Si je me souviens bien, dvdread c'est pour passer outre les protections ?

Si c'est un problème de protection, ça expliquerait le problème, l'image iso n'ayant pas de protection je pense,.

Maintenant, ça me paraît bizarre étant donné que la vidéo marche trés bien   :Confused: 

----------

## loopx

Tu devrais tester xine .. y a pas moyen que tu l'emerge ?

J'utilise jamais mplayer ...  :Smile: 

Vérifie la config audio (6 chanel sur une carte 5.1 relié en stéréo ptet ...) .... ptet que tu as des niveaux (regarde avec alsamixer) qui sont toujours muté ... En principe, ca ne sortira pas le son exactement comme un mp3 ... donc, c'est ptet le souci ..

----------

## Temet

Mplayer pour les DVD c'est pas ça quand même.

Kaffeine?

----------

## razer

As tu essayé avec plusieurs dvd ?

Que donne : mplayer -identify dvd://1 -dvd-device /mnt/dvdrw ?
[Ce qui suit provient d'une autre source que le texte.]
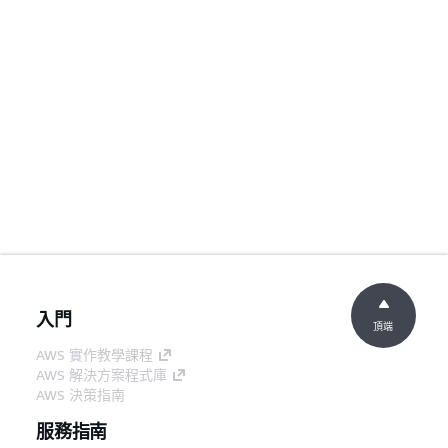
入門
頂端
AWS 實作教學課程
AWS 解決方案程式庫
AWS 決策指南
服務指南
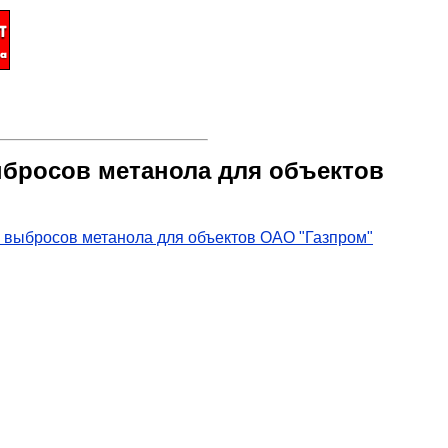
выбросов метанола для объектов
у выбросов метанола для объектов ОАО "Газпром"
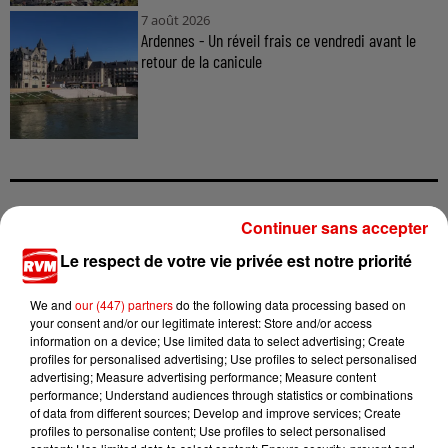
7 août 2026
Ardennes - Un réveil frais ce vendredi avant le
retour de la canicule
Continuer sans accepter
TITRES DIFFUSÉS
Le respect de votre vie privée est notre priorité
We and
our (447) partners
do the following data processing based on
15h15
15h15
15h12
15h12
15h09
15h09
your consent and/or our legitimate interest: Store and/or access
information on a device; Use limited data to select advertising; Create
profiles for personalised advertising; Use profiles to select personalised
advertising; Measure advertising performance; Measure content
performance; Understand audiences through statistics or combinations
of data from different sources; Develop and improve services; Create
profiles to personalise content; Use profiles to select personalised
SUZANNE VEGA
TOVE LO X STROMAE
ALEX WARREN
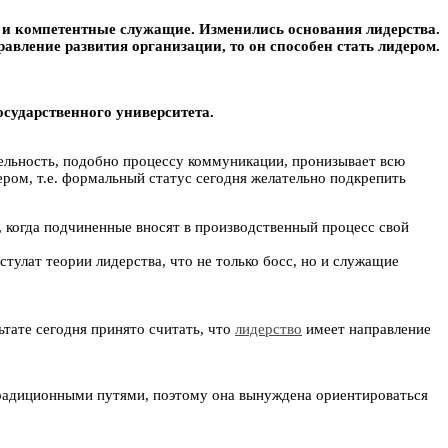
о и компетентные служащие. Изменились основания лидерства.
равление развития организации, то он способен стать лидером.
осударственного университета.
тельность, подобно процессу коммуникации, пронизывает всю
ром, т.е. формальный статус сегодня желательно подкрепить
 когда подчиненные вносят в производственный процесс свой
тулат теории лидерства, что не только босс, но и служащие
льтате сегодня принято считать, что
лидерство
имеет направление
 традиционными путями, поэтому она вынуждена ориентироваться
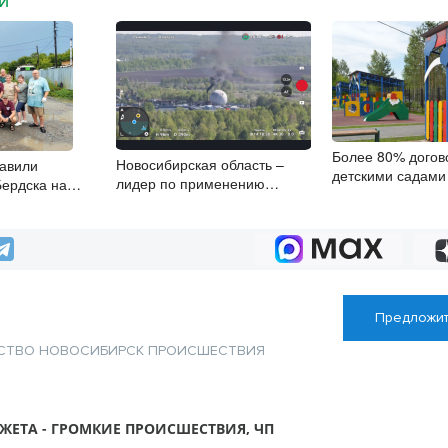
МИ
Более 80% догов
Новосибирская область –
равили
детскими садами
лидер по применению
Бердска на
заключили онлай
беспилотников в охране
ам
цифровой подпи
природы
Предложит
СТВО
НОВОСИБИРСК
ПРОИСШЕСТВИЯ
ЖЕТА - ГРОМКИЕ ПРОИСШЕСТВИЯ, ЧП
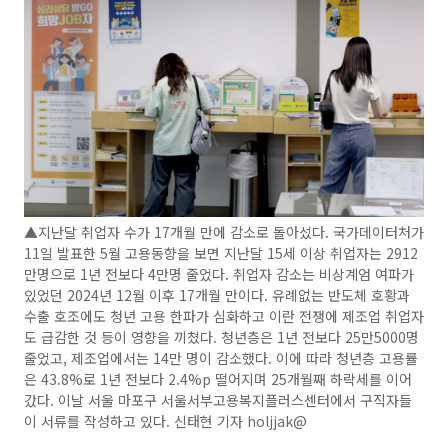
▲지난달 취업자 수가 17개월 만에 감소로 돌아섰다. 국가데이터처가
11일 발표한 5월 고용동향을 보면 지난달 15세 이상 취업자는 2912
만명으로 1년 전보다 4만명 줄었다. 취업자 감소는 비상계엄 여파가
있었던 2024년 12월 이후 17개월 만이다. 유례없는 반도체 호황과
수출 호조에도 청년 고용 한파가 심화하고 이란 전쟁에 제조업 취업자
도 급감한 것 등이 영향을 끼쳤다. 청년층은 1년 전보다 25만5000명
줄었고, 제조업에서는 14만 명이 감소했다. 이에 따라 청년층 고용률
은 43.8%로 1년 전보다 2.4%p 떨어지며 25개월째 하락세를 이어
갔다. 이날 서울 마포구 서울서부고용복지플러스센터에서 구직자들
이 서류를 작성하고 있다. 신태현 기자 holjjak@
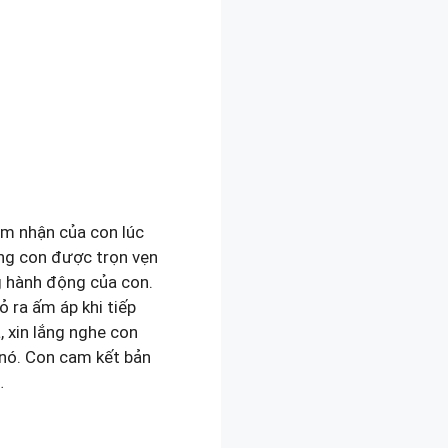
ảm nhận của con lúc
ống con được trọn vẹn
g hành động của con.
 ra ấm áp khi tiếp
, xin lắng nghe con
 nó. Con cam kết bản
…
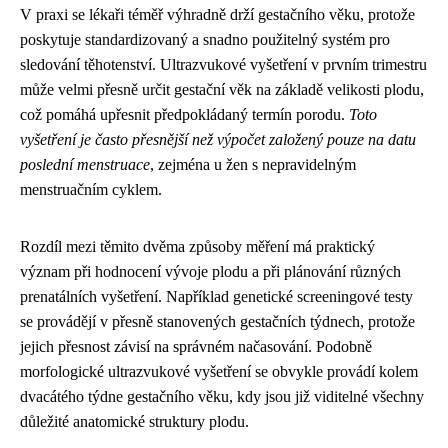
V praxi se lékaři téměř výhradně drží gestačního věku, protože
poskytuje standardizovaný a snadno použitelný systém pro
sledování těhotenství. Ultrazvukové vyšetření v prvním trimestru
může velmi přesně určit gestační věk na základě velikosti plodu,
což pomáhá upřesnit předpokládaný termín porodu.
Toto
vyšetření je často přesnější než výpočet založený pouze na datu
poslední menstruace
, zejména u žen s nepravidelným
menstruačním cyklem.
Rozdíl mezi těmito dvěma způsoby měření má praktický
význam při hodnocení vývoje plodu a při plánování různých
prenatálních vyšetření. Například genetické screeningové testy
se provádějí v přesně stanovených gestačních týdnech, protože
jejich přesnost závisí na správném načasování. Podobně
morfologické ultrazvukové vyšetření se obvykle provádí kolem
dvacátého týdne gestačního věku, kdy jsou již viditelné všechny
důležité anatomické struktury plodu.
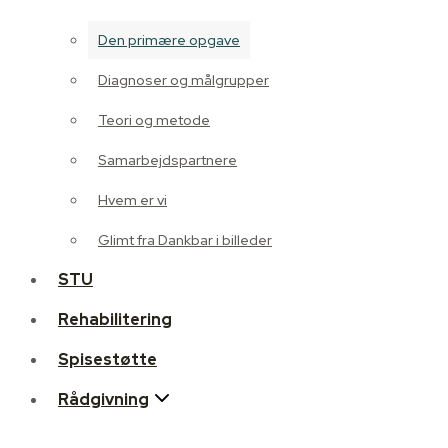
Diagnoser og målgrupper
Den primære opgave
Teori og metode
Diagnoser og målgrupper
Samarbejdspartnere
Teori og metode
Hvem er vi
Samarbejdspartnere
Glimt fra Dankbar i billeder
Hvem er vi
STU
Glimt fra Dankbar i billeder
Rehabilitering
STU
Spisestøtte
Rehabilitering
Rådgivning
Spisestøtte
Personlighedsforstyrrelse
Rådgivning
Familiebehandling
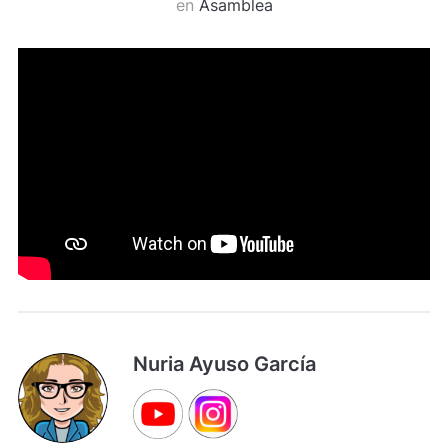
en
Asamblea
Nuria Ayuso García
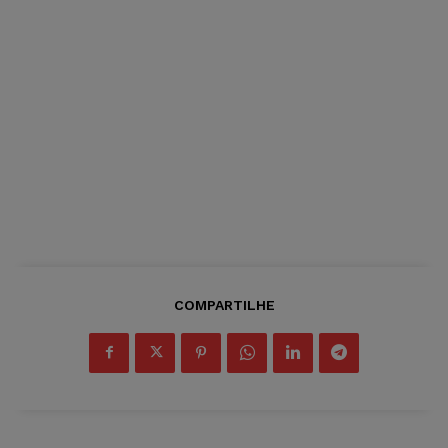
COMPARTILHE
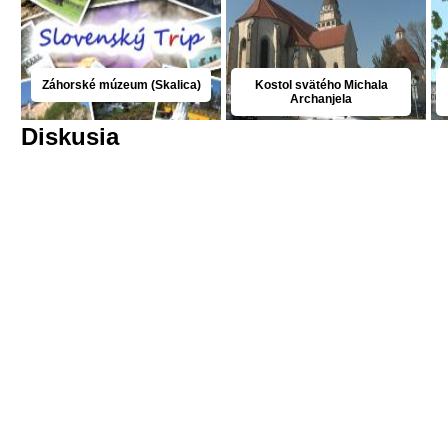
Záhorské múzeum (Skalica)
Kostol svätého Michala
Archanjela
Diskusia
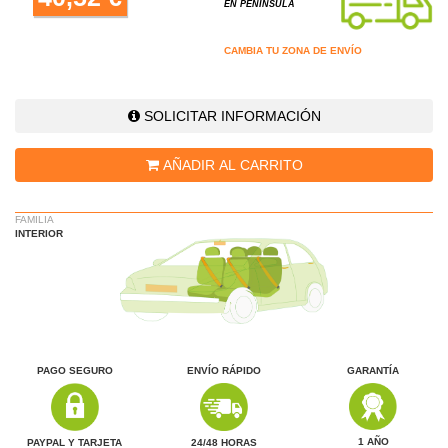
EN PENÍNSULA
CAMBIA TU ZONA DE ENVÍO
SOLICITAR INFORMACIÓN
AÑADIR AL CARRITO
FAMILIA
INTERIOR
PAGO SEGURO
ENVÍO RÁPIDO
GARANTÍA
1 AÑO
24/48 HORAS
PAYPAL Y TARJETA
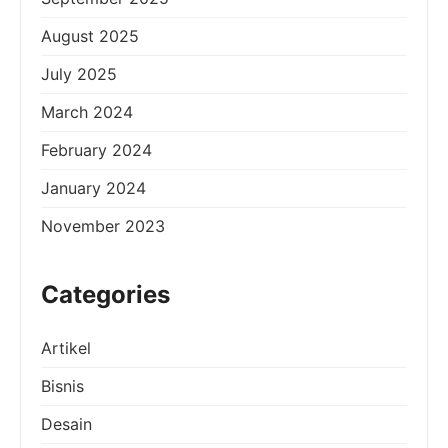
August 2025
July 2025
March 2024
February 2024
January 2024
November 2023
Categories
Artikel
Bisnis
Desain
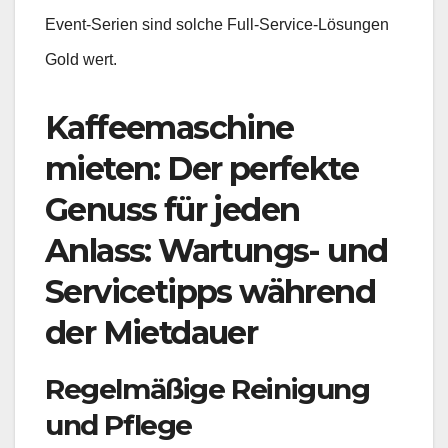
Event-Serien sind solche Full-Service-Lösungen
Gold wert.
Kaffeemaschine
mieten: Der perfekte
Genuss für jeden
Anlass: Wartungs- und
Servicetipps während
der Mietdauer
Regelmäßige Reinigung
und Pflege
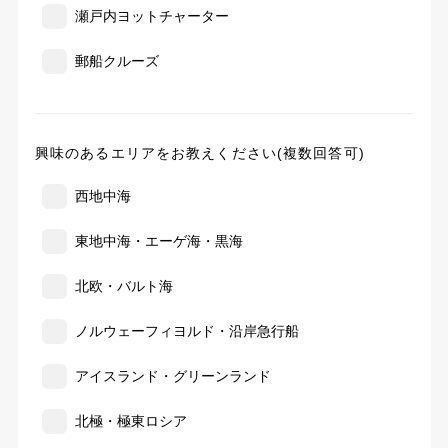
瀬戸内ヨットチャーター
郵船クルーズ
興味のあるエリアをお教えください(複数回答可)
西地中海
東地中海・エーゲ海・黒海
北欧・バルト海
ノルウェーフィヨルド・沿岸急行船
アイスランド・グリーンランド
北極・極東ロシア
As tu essayé de changer le N° du canal sonore avec -aid ?

--

 *Temet wrote:*   

> Mplayer pour les DVD c'est pas ça quand même.
> 
> Kaffeine?

 

Ah ? Ben pour moi c'est mieux que tout les autres trucs que j'ai essayé... et pas simplement pour les dvd : super optimisé, des filtres audio/videos de fou, tout commandable au clavier super facilement, scriptable à souhait, et j'en passe...

----------

## razer

 *razer wrote:*   

> As tu essayé avec plusieurs dvd ?
> 
> Que donne : mplayer -identify dvd://1 -dvd-device /mnt/dvdrw ?
> 
> As tu essayé de changer le N° du canal sonore avec -aid ?
> ...

 

----------

## loopx

 *razer wrote:*   

>  *razer wrote:*   As tu essayé avec plusieurs dvd ?
> 
> Que donne : mplayer -identify dvd://1 -dvd-device /mnt/dvdrw ?
> 
> As tu essayé de changer le N° du canal sonore avec -aid ?
> ...

 

?

----------

## Viiince

Re-bonsoir,

bon et bien j'ai installé Kaffeine, ça marche bien.

Avec ta commande razer, j'ai ça de pertinent (je pense) concernant l'audio : *Quote:*   

> ID_AID_136_LANG=en
> 
> Nombre du canaux audio sur le disque : 1.

 

Sinon, concernant aid, je sais pas bien où choper la valeur ? J'ai testé avec le 136 là ça donne rien   :Confused: 

----------